Assurance solution for seamless DNS switchover
After a public domain name record is modified, it needs to be delivered to all DNS servers around the world. Due to certain restrictions inherent to international basic network infrastructure, the modification takes effect within 2 hours in the Chinese mainland, but takes 48 hours outside the Chinese mainland. During this time, the domain name may be resolved to the original IP address, resulting in access exceptions.
If the domain name is resolved to the original IP address because the modification to the domain name resolution record has not taken effect, you can deploy Nginx or iptables on the source and use the Nginx HTTP proxy or the iptables NAT to forward traffic to Open Telekom Cloud, achieving seamless switchover of domain name records.
The following uses Nginx HTTP proxy as an example to describe the procedure for configuring traffic forwarding:
- Before the switchover, deploy an Nginx reverse proxy server at the back of the load balancer on the source to forward traffic to Open Telekom Cloud ELB.
- After the domain name is switched, bind the source domain name and IP address to the load balancer.
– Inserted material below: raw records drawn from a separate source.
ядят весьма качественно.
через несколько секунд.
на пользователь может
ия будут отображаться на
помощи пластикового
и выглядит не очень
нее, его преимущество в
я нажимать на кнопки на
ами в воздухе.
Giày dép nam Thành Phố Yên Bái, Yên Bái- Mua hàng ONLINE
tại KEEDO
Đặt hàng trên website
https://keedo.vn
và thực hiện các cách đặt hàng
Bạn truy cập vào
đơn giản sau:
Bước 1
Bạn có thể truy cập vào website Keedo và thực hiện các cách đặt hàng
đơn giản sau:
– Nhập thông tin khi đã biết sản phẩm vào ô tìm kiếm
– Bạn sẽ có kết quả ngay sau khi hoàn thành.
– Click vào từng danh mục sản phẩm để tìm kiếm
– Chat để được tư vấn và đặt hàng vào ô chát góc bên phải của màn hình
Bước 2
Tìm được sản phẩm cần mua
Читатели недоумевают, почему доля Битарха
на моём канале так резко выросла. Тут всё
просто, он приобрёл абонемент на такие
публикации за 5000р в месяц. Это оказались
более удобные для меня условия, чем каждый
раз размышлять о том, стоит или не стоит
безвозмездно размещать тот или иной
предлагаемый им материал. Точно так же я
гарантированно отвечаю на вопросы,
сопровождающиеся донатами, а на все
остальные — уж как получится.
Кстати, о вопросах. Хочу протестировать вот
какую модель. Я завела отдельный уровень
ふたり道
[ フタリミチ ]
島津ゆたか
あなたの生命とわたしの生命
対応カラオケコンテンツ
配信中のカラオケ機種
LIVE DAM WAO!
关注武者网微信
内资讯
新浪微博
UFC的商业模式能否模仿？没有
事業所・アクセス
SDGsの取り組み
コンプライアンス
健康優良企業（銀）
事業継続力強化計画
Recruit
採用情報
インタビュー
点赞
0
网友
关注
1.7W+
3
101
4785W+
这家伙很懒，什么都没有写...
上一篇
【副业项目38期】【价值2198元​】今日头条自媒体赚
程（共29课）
- The load balancer forwards the traffic to the backend Nginx server. The backend Nginx server forward the traffic to the EIP of Open Telekom Cloud ELB load balancer over the public network.
- (Optional) Deploy traffic monitoring software (for example, ntop) on the source Nginx server and view Nginx access logs. If no traffic is generated and access logs are not updated, DNS resolution has been switched over to Open Telekom Cloud.
- Delete the load balancer and Nginx proxy server deployed on the source.